Desde que el pasado 23 de abril diera comienzo en Indonesia el juicio contra Abu Bakar Bashir, el líder de Yemaah Islamiyah, la organización islámica radical acusada de haber organizado el atentado de Bali en octubre de 2002, las ramificaciones de dicha organización por toda la región del Sudeste Asiático han ido saliendo progresivamente a la luz. En su empeño por crear una nación islámica que reúna a Indonesia, Malasia, una parte de Filipinas y otra de Tailandia, Yemaah Islamiyah ha tejido una tupida red de intereses compartidos con otras organizaciones radicales islámicas que han supuesto, por ejemplo, que algunos de sus miembros hayan recibido entrenamiento en campos del Frente Moro de Liberación Islámica en el sur de Filipinas. Que esta organización, por un lado, esté integrada en parte por mujaidines excombatientes de la Guerra de Afganistán y, por el otro, haya intentado o conseguido atentar con coches-bomba u otro tipo de artefactos contra objetivos occidentales en Indonesia, Filipinas, Singapur y Tailandia, apunta a una relación con Al-Qaeda, aunque ésta esté por ser definitivamente probada.

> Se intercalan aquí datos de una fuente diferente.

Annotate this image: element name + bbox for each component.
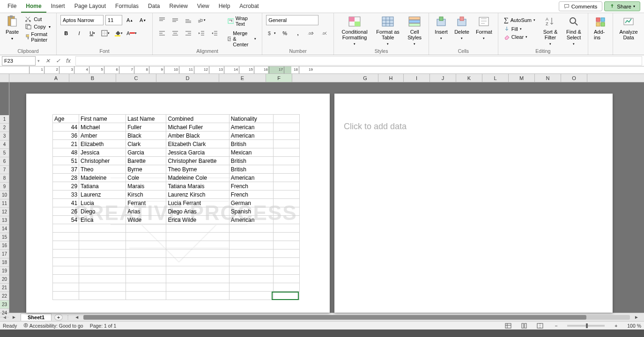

Las relaciones de Yemaah Islamiyah, sin embargo, no parecen haberse estrechado con la organización que lidera una de las mayorías insurgencias de todo el Sudeste Asiático, planteada en una región de profundas y conservadoras creencias islámicas y con importantes implicaciones estratégicas internacionales puesto que es un destacado productor de petróleo y gas y controla la entrada a la zona de tránsito marítimo más importante del mundo, el estrecho de Malaca. El Movimiento por un Aceh Libre (GAM en sus siglas en indonesio) lleva luchando por la independencia de Aceh desde hace más de 25 años y está consolidado como uno de los principales movimientos guerrilleros del Sudeste Asiático. Su independencia, fiel reflejo del carácter indómito que se atribuye a los habitantes de Aceh, parece incluir, por el momento, la inexistencia de cualquier tipo de relación con alguna otra organización extranjera con fines ajenos a los suyos propios, pero debe considerarse la posibilidad de que esto deje de ser así en el futuro.

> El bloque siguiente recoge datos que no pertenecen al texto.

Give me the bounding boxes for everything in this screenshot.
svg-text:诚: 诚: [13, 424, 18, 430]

Tras una tregua de cinco meses, las fuerzas armadas indonesias lanzaron el 19 de mayo pasado una importante operación militar en Aceh con la intención de erradicar de una vez por todas la insurgencia promovida por el GAM desde 1976. Cuarenta y cinco mil tropas militares y de policía militar fueron lanzadas por tierra, mar y aire (y de manera altamente publicitada) contra los entre 2.000 y 5.000 guerrilleros que se calcula integran el GAM. Una recapitulación del conflicto en Aceh, particularmente desde finales de los años 70 hasta ahora, puede ayudar a comprender qué es el GAM y cuál es la naturaleza del conflicto en Aceh – que se ha cobrado más de 10.000 victimas desde 1976 -, incidiendo en el atractivo objetivo que pueda tener dicho conflicto para ser infiltrado por los operativos de Yemaah Islamiyah y/o Al-Qaeda.

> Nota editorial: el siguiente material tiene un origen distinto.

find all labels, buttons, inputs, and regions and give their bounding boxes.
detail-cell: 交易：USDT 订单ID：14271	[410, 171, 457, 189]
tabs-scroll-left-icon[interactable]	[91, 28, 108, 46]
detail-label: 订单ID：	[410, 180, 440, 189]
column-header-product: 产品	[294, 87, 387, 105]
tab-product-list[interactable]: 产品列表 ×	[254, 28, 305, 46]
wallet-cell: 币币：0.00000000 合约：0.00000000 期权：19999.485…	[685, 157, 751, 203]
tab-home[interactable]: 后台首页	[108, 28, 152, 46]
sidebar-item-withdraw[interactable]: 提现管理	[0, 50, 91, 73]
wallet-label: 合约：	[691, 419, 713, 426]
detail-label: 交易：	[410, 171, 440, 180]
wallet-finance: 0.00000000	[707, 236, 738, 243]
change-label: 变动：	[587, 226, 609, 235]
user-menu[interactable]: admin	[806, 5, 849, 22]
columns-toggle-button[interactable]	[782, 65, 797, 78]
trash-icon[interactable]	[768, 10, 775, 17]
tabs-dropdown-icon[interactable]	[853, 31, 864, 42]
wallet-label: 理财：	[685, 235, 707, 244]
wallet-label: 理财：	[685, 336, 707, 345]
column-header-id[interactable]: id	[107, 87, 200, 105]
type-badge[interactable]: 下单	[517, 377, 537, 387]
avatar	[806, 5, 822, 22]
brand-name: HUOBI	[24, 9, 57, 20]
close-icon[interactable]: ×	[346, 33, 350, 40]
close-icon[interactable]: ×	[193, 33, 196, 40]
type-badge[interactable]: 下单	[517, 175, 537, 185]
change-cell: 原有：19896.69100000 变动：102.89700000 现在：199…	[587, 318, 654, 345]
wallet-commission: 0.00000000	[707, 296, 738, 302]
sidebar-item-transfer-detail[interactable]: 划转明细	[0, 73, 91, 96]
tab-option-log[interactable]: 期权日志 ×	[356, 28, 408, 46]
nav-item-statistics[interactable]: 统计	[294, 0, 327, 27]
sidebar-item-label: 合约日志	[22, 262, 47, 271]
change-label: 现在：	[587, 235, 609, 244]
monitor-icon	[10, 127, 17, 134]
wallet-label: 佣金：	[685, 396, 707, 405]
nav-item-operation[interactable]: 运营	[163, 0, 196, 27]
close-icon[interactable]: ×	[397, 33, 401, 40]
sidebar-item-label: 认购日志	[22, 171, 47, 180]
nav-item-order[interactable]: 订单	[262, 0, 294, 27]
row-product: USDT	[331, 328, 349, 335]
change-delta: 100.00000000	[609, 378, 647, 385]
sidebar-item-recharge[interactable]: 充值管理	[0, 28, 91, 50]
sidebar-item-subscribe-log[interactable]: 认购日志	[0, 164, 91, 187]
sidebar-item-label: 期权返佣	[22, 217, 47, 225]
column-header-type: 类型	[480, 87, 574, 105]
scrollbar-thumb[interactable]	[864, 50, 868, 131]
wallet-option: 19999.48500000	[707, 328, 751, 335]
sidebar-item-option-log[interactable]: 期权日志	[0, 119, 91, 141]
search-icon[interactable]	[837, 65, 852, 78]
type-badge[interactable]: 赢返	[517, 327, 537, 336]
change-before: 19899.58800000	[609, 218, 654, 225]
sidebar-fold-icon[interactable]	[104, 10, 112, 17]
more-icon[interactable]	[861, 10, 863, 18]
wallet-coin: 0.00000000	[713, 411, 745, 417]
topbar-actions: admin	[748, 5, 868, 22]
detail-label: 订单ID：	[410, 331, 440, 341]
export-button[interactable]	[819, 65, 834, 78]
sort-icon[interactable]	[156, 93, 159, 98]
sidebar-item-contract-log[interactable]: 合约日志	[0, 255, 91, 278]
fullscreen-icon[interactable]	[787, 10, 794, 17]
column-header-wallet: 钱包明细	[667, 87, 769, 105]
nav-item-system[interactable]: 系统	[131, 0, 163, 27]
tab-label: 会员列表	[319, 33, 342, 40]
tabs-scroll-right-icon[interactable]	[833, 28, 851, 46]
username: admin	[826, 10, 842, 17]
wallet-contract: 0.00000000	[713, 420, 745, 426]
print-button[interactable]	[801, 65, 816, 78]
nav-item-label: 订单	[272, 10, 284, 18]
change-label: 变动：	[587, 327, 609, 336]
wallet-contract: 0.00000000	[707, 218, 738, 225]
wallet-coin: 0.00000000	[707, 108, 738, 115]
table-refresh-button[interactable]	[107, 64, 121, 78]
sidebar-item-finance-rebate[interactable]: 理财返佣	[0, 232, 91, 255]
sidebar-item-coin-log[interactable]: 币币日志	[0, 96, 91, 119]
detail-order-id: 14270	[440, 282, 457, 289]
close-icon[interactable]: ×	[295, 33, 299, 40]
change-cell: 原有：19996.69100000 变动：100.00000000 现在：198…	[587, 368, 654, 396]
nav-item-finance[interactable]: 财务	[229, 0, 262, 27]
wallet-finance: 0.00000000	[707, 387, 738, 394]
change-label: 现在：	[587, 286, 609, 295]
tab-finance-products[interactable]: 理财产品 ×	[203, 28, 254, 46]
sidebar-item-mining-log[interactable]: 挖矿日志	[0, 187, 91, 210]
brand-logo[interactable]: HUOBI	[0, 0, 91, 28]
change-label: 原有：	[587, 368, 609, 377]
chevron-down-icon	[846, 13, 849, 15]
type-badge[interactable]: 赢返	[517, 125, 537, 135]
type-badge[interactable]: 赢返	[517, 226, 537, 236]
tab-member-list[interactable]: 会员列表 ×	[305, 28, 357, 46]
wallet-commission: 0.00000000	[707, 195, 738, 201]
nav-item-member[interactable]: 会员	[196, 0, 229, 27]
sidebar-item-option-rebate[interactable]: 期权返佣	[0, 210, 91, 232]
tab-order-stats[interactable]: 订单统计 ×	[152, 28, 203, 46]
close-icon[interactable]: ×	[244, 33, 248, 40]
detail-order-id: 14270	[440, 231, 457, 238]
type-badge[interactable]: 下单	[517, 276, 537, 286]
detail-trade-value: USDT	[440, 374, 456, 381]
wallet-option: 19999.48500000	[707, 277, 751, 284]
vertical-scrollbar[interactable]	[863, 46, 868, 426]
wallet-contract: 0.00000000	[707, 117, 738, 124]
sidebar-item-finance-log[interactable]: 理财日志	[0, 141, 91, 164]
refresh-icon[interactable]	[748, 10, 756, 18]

El tradicional independentismo e islamismo de Aceh
Aceh es comúnmente considerada como la provincia indonesia de más fuertes y conservadoras convicciones musulmanas (recordemos que Indonesia, con una población de 230 millones de habitantes, es la mayor nación musulmana del mundo). Situada en la punta Norte de la isla de Sumatra, Aceh fue el primer reino en lo que hoy conocemos como Indonesia en convertirse al Islam. El gran transmisor del Islam al Sudeste Asiático fue el comercio, por lo que fueron mercaderes árabes los que trajeron su religión a Aceh y propiciaron su conversión en el siglo XIII. Aceh se mantuvo como un Sultanato independiente hasta 1910, cuando, tras 40 años de intensa guerra, fue definitivamente conquistada por los holandeses e integrada con el resto de sus colonias. Los habitantes de Aceh participaron activamente contra los holandeses en la guerra de independencia indonesia de 1945-1949. Llegada la independencia, sin embargo, sus líderes quisieron vanamente incluir en la Constitución indonesia una referencia explícita a la fe islámica de la nueva nación. Así, no es sorprendente que el movimiento Darul Islam, nacido en el oeste de Java y que durante los años 50 pretendió imponer una República Islámica en Indonesia, tuviese un importante seguimiento en Aceh.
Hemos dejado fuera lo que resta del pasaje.